Un murmure approbateur salua cette décision.

- Quand ?

J’ai pris mes dispositions, cela se déroule maintenant.

- Maintenant ?

- Oui, je vous prie de me suivre.

Médusés par la probité de leur roi, ils sortirent de la pièce.

 

Quand Lailoken entra dans la cour du palais, son cœur se glaça et un frisson révulsé lui mis un goût de cendre dans la bouche.

Au centre de la place du palais, la jeune Rhéa Silvia était assise sur un tabouret, dos à un poteau. Ses traits violacés contrastaient étrangement avec la blancheur de sa robe et de ses mains. Ses yeux exorbités et sa langue pendante lui donnait l’air grotesque que la mort s’entend si bien à donner à ceux qu’elle saisissait.

- Etranglée, comme le veut la coutume, lâcha le roi.

Lailoken mit pied à terre.

- Et toi ? T’es-tu chargé du fruit impie de ses entrailles ? Les bâtards sont-ils morts ?

Les deux gardes qui accompagnaient le mercenaire, acquiescèrent silencieusement. La population, encore assemblée pour assister à l’exécution recula alors que le mercenaire avançait. Il est vrai qu’il y avait quelque chose de terriblement effrayant chez Lailoken. Avec ses yeux glacés, sa chevelure de neige en constant mouvement et les traces écarlates qui le maculaient des pieds à la tête, il ressemblait à un démon sorti de l’Hadès.

- Que vas-tu faire Lailoken ? Me tuer ?

Une douzaine de gardes entourèrent leur roi, arme et bouclier prêts.

Sans dire mot. Lailoken sortit son couteau et trancha le lacet de cuir qui maintenait le cou de la jeune fille au poteau. Sa tête retomba mollement sur sa poitrine.
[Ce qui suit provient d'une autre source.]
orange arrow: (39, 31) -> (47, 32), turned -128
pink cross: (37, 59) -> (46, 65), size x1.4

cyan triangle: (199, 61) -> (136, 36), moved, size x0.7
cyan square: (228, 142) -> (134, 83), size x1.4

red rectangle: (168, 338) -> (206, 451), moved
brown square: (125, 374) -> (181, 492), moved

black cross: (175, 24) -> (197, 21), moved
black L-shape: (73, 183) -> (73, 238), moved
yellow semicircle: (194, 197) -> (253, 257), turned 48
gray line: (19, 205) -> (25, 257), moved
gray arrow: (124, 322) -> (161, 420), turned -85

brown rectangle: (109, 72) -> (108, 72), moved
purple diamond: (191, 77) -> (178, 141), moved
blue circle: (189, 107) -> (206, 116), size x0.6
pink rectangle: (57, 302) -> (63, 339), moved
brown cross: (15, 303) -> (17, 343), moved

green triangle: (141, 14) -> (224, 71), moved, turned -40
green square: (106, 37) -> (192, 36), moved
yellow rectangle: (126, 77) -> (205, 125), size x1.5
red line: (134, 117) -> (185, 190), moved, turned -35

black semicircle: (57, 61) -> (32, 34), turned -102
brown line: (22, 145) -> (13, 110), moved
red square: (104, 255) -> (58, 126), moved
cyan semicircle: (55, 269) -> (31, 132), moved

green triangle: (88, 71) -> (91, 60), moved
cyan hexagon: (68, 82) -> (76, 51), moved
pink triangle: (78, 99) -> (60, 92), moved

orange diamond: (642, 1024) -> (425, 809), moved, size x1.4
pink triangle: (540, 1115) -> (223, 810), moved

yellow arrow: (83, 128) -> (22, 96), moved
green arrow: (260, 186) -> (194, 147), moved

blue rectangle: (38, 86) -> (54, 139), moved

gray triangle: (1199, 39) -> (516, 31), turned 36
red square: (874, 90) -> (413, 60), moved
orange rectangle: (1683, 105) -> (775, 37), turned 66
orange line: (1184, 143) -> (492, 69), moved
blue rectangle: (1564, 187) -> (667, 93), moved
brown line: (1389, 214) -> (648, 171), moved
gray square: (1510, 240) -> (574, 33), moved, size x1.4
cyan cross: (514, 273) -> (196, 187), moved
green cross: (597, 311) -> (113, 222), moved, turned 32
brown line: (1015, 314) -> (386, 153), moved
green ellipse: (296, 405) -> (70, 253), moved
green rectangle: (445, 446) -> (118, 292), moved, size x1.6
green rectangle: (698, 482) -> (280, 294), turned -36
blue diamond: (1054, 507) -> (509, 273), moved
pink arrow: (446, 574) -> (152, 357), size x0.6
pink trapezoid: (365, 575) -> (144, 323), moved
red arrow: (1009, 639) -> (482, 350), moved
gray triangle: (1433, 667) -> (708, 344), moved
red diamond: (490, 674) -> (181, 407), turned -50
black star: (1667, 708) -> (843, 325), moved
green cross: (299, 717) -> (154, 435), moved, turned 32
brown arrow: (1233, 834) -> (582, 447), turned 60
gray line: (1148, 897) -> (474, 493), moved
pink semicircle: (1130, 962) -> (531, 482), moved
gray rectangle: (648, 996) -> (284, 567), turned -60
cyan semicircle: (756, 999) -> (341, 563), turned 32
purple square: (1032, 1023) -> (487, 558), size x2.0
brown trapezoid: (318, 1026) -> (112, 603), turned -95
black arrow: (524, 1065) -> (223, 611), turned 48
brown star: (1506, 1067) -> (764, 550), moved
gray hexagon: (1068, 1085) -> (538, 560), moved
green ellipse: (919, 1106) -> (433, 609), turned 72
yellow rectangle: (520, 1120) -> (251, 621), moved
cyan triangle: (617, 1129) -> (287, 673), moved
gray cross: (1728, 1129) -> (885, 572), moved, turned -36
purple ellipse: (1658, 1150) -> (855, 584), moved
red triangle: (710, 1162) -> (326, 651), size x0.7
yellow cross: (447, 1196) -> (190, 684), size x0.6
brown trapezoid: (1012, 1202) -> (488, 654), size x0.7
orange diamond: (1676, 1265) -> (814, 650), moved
Lailoken lui détacha les mains et prit délicatement son corps.

- Le corps de cette vestale impie appartient à Albe la Longue, Lailoken.

Sans prendre garde au roi, le mercenaire sauta sur sa monture et plaça devant lui le corps de la jeune fille, toujours avec une délicatesse infinie.

Les gardes du roi pointèrent leur lance et mirent le bouclier en avant dans la position de combat classique des hoplites et qui s’était répandue dans toute la Méditérannée. Sans lâcher Rhéa Silvia, Lailoken plaça sa main sur la poignée de son épée.

- Essayer de m’arrêter, dit-il sans hausser la voix, ses yeux d’acier balayant les soldats. 

Ceux-ci hésitèrent, ils avaient entendu des dizaines de légende sur la fureur et la force au    combat de l’homme aux cheveux vivants. Nul n’avait envie de vérifier ces histoires.

Ils regardaient le roi Amulius qui réfléchissait en son for intérieur.

Tout le monde regarde. Si je demande aux gardes de le tuer, la populace va penser que je défends la tradition et la loi.

Son regard parcouru l’assemblée. Il tenta de lire sur le visage de ses sujets.

Ils sont tendus. Ils n’ont pas cet air vide et réjouit de la foule qui attend d’exulter devant un massacre. Non, ils attendent avec inquiétude. Ils ont de la sympathie pour lui ! C’est normal, il vient de se débarrasser des enfants d’une jeune femme pour qui il nourrissait un amour presque filial et connu de tous. Et encore couvert du sang de ses enfants, il emmène la dépouille de la fille pour lui donner une sépulture descente. Il enfreint la loi et la tradition mais comment ne pas éprouver de la sympathie pour cet homme qui est finalement l’incarnation de la vertu de loyauté ?

Il frappa dans ses mains.

- C’est bon ! Laissez le partir.

- Seigneur ?

- Laissez le partir.

Amulius vit que la populace avait l’air soulagé et il se félicita de sa décision. Lailoken, fit avancer sa monture et quitta la capitale sans plus se retourner.